Gavettoni alla candeggina, condannato il figlio di Umberto Bossi
I fatti a Laveno Mombello nel marzo 2010. Il giudice di pace di Gavirate ha dato torto al figlio 21enne del senatùr, che dovrà pagare 1400 euro per lesioni
Gavettoni alla candeggina, condannato il figlio di Umberto Bossi. Il giudice di pace di Gavirate ha condannato al risarcimento dei danni morali e dei danni biologici (oltre al pagamento delle spese processuali) Roberto Libertà, il figlio 21enne del senatùr (a sinistra nella foto col padre e il fratello Renzo, di due anni più grande). In tutto il giovane dovrà pagare 1400 euro ad un militante di Rifondazione Comunista, Luigi Schiesaro, di quasi trent’anni più vecchio di lui (è del 1963). I fatti risalgono al marzo 2010, alla vigilia delle elezioni amministrative: a Laveno Mombello, in via Garibaldi, il rifondarolo con altri militanti, stava attaccando alcuni manifesti negli spazi elettorali, come di consueto tappezzati da cartelloni leghisti. Ad un certo punto da un’auto, una Fiat Ulisse, che transitava a gran velocità, sono volati prima insulti e poi alcuni gavettoni carichi di candeggina che hanno colpito il 47enne, provocandogli irritazioni al volto.
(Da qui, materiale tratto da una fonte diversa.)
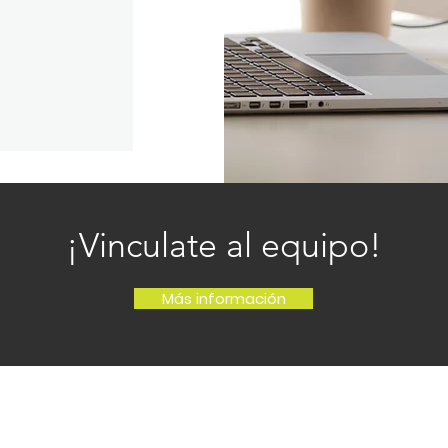
¡Vinculate al equipo!
Más información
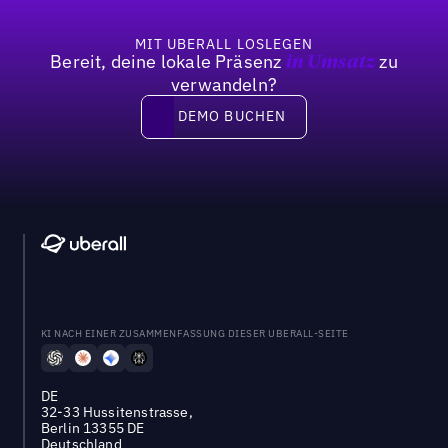
MIT UBERALL LOSLEGEN
Bereit, deine lokale Präsenz
zu
in Umsatz
verwandeln?
DEMO BUCHEN
DEMO BUCHEN
KI NACH EINER ZUSAMMENFASSUNG DIESER UBERALL-SEITE
DE
32-33 Hussitenstrasse,
Berlin 13355 DE
Deutschland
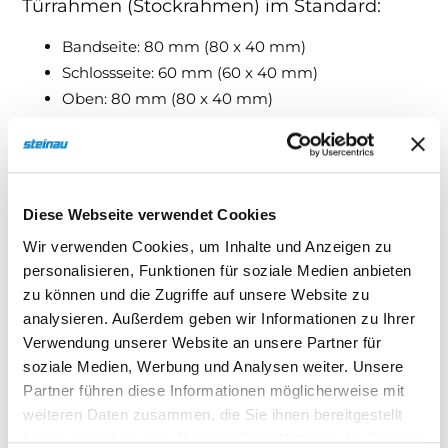
Türrahmen (Stockrahmen) im Standard:
Bandseite: 80 mm (80 x 40 mm)
Schlossseite: 60 mm (60 x 40 mm)
Oben: 80 mm (80 x 40 mm)
Anschlagschiene unten im Standard: 40 x 40
mm
Diese Webseite verwendet Cookies
Mögliche Einbauarten:
Wir verwenden Cookies, um Inhalte und Anzeigen zu
personalisieren, Funktionen für soziale Medien anbieten
Zwischen Leibung
zu können und die Zugriffe auf unsere Website zu
Zwischen Leibung bündig mit Mauerwerk innen
analysieren. Außerdem geben wir Informationen zu Ihrer
Hinter Leibung
Verwendung unserer Website an unsere Partner für
Vor Leibung auf Außenwand
soziale Medien, Werbung und Analysen weiter. Unsere
Türflügel
Partner führen diese Informationen möglicherweise mit
Aus stabilen, verwindungsfreien
weiteren Daten zusammen, die Sie ihnen bereitgestellt
Profilstahlrohren nach statischen Erfordernissen.
haben oder die sie im Rahmen Ihrer Nutzung der Dienste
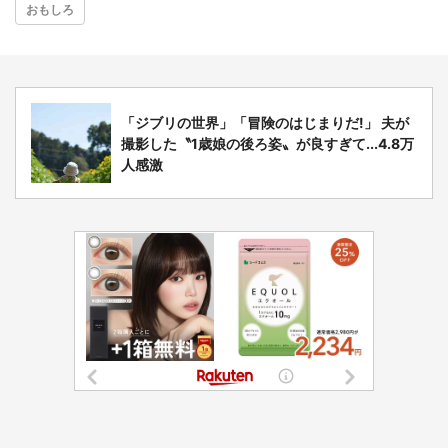
おもしろ
「ジブリの世界」「冒険のはじまりだ!」 夫が
撮影した〝1歳娘の後ろ姿〟が良すぎて...4.8万
人感激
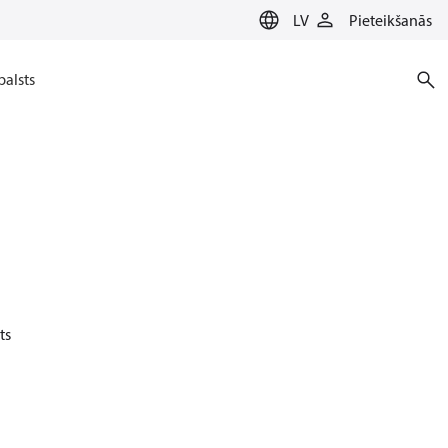
LV
Pieteikšanās
balsts
ts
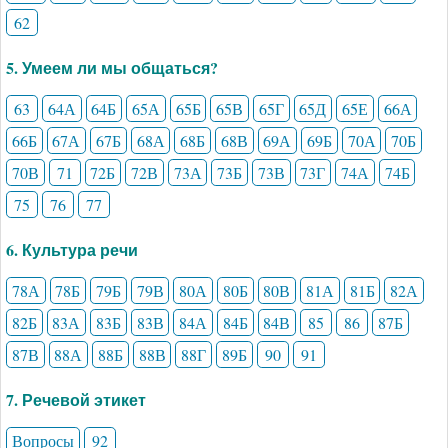
62
5. Умеем ли мы общаться?
63
64А
64Б
65А
65Б
65В
65Г
65Д
65Е
66А
66Б
67А
67Б
68А
68Б
68В
69А
69Б
70А
70Б
70В
71
72Б
72В
73А
73Б
73В
73Г
74А
74Б
75
76
77
6. Культура речи
78А
78Б
79Б
79В
80А
80Б
80В
81А
81Б
82А
82Б
83А
83Б
83В
84А
84Б
84В
85
86
87Б
87В
88А
88Б
88В
88Г
89Б
90
91
7. Речевой этикет
Вопросы
92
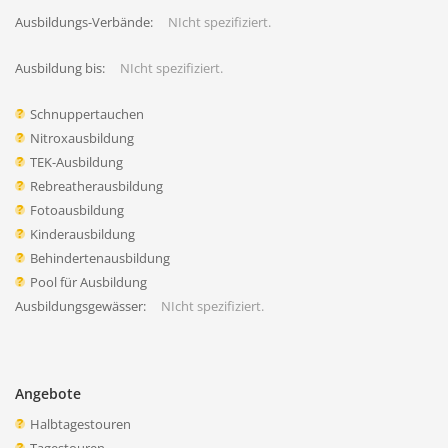
Ausbildungs-Verbände:
NIcht spezifiziert.
Ausbildung bis:
NIcht spezifiziert.
Schnuppertauchen
Nitroxausbildung
TEK-Ausbildung
Rebreatherausbildung
Fotoausbildung
Kinderausbildung
Behindertenausbildung
Pool für Ausbildung
Ausbildungsgewässer:
NIcht spezifiziert.
Angebote
Halbtagestouren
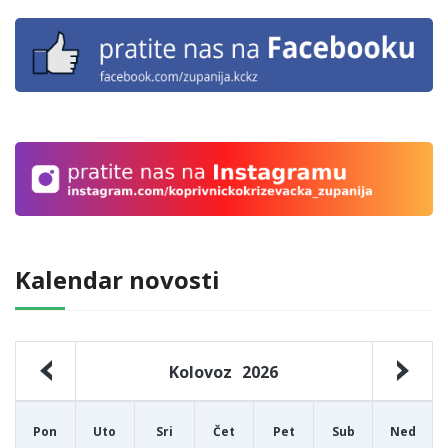
Kalendar novosti
Kolovoz
2026
Pon
Uto
Sri
Čet
Pet
Sub
Ned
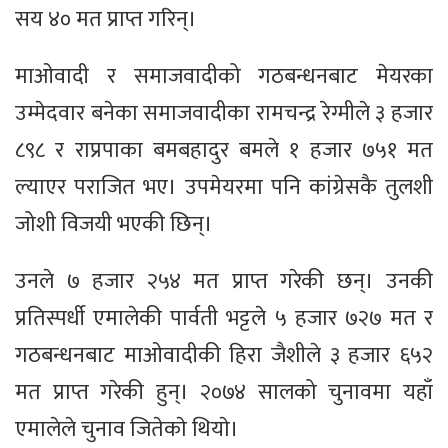
सय ४० मत प्राप्त गरिन्।
माओवादी र समाजवादीको गठबन्धनबाट मेयरका
उम्मेदवार बनेका समाजवादीका रामचन्द्र रेग्मीले ३ हजार
८९८ र राप्रपाका बमबहादुर बमले १ हजार ७५१ मत
ल्याएर पराजित भए। उपमेयरमा पनि कांग्रेसकै तुलशी
जोशी विजयी भएकी छिन्।
उनले ७ हजार २५४ मत प्राप्त गरेकी छन्। उनकी
प्रतिस्पर्धी एमालेकी पार्वती भट्टले ५ हजार ७२७ मत र
गठबन्धनबाट माओवादीकी हिरा जैशीले ३ हजार ६५२
मत प्राप्त गरेकी हुन्। २०७४ सालको चुनावमा यहाँ
एमालेले चुनाव जितेकाे थियाे।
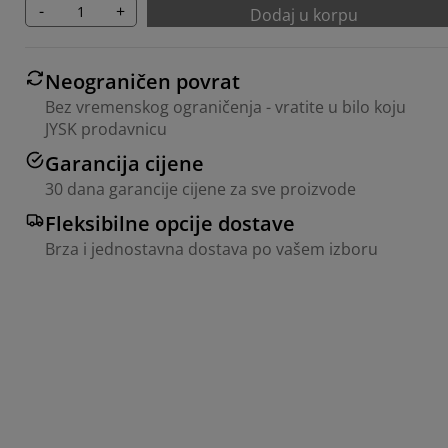
-
+
Dodaj u korpu
Neograničen povrat
Bez vremenskog ograničenja - vratite u bilo koju
JYSK prodavnicu
Garancija cijene
30 dana garancije cijene za sve proizvode
Fleksibilne opcije dostave
Brza i jednostavna dostava po vašem izboru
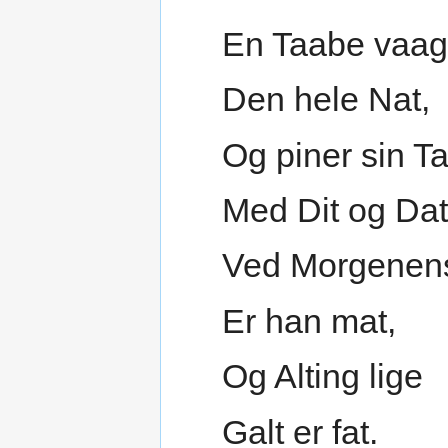
En Taabe vaag
Den hele Nat,
Og piner sin T
Med Dit og Dat
Ved Morgene
Er han mat,
Og Alting lige
Galt er fat.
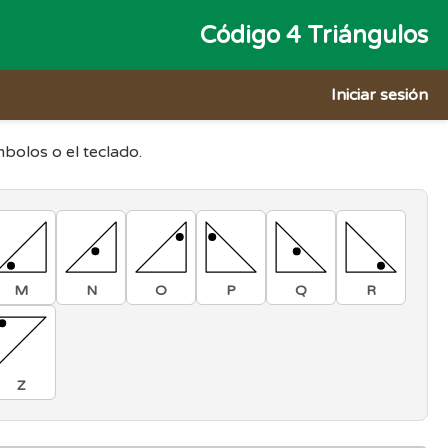
Código 4 Triángulos
Iniciar sesión
mbolos o el teclado.
M
N
O
P
Q
R
Z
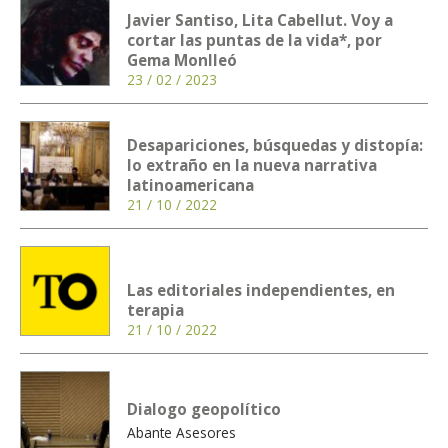
Javier Santiso, Lita Cabellut. Voy a
cortar las puntas de la vida*, por
Gema Monlleó
23 / 02 / 2023
Desapariciones, búsquedas y distopía:
lo extraño en la nueva narrativa
latinoamericana
21 / 10 / 2022
Las editoriales independientes, en
terapia
21 / 10 / 2022
Dialogo geopolítico
Abante Asesores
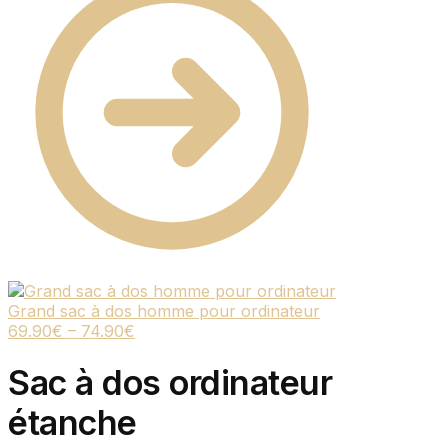
Grand sac à dos homme pour ordinateur
69.90
€
–
74.90
€
Sac à dos ordinateur
étanche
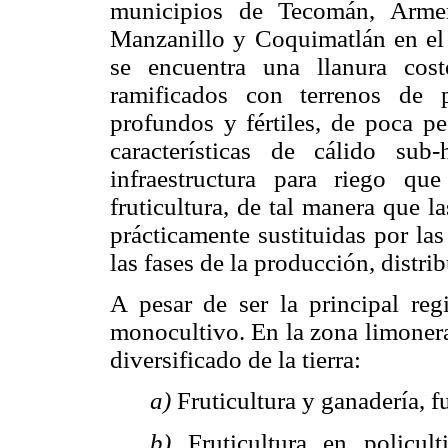
municipios de Tecomán, Armer
Manzanillo y Coquimatlán en el 
se encuentra una llanura cost
ramificados con terrenos de 
profundos y fértiles, de poca p
características de cálido su
infraestructura para riego q
fruticultura, de tal manera que l
prácticamente sustituidas por la
las fases de la producción, distr
A pesar de ser la principal reg
monocultivo. En la zona limonera
diversificado de la tierra:
a)
Fruticultura y ganadería, f
b)
Fruticultura en policul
Il giovane Bossi, all’epoca 19enne, ed un altro collega di Besozzo sono stati ritenuti responsabili non tanto delle ingiurie, quanto delle lesioni. Per ricostruire la vicenda c’è voluto un anno e passa: gli avvocati di Schiesaro, Massimiliano D’Alessio e Martina Bianchi, hanno portato le carte davanti al giudice di pace, incrociando la denuncia del militante di Rifondazione con quella fatta dallo stesso Bossi junior, che dopo l’episodio aveva a sua volta chiamato le forze dell’ordine gridando all’attentato e dicendo di essere stato colpito con il lancio dell’asta di una bandiera: Schiesaro e gli altri suoi compagni a in seguito alla segnalazione del figlio di Bossi, sono stati trattenuti in caserma dai carabinieri per tutta la notte. Il giudice di pace ha ascoltato le numerose testimonianze prodotte da accusa e difesa e ha dato torto al figlio del leader del Carroccio, reo di aver provocato danni morali e biologici all’avversario politico, quantificati in 1400 euro (700 più 700). Non una grossa cifra, ma una vittoria significativa «per un semplice militante che non è voluto sottostare ai soprusi del figlio di un potente. Un gesto di arroganza vile è stato punito come meritava, giustizia è fatta», commentano con soddisfazione i legali Massimiliano D’Alessio e Martina Bianchi.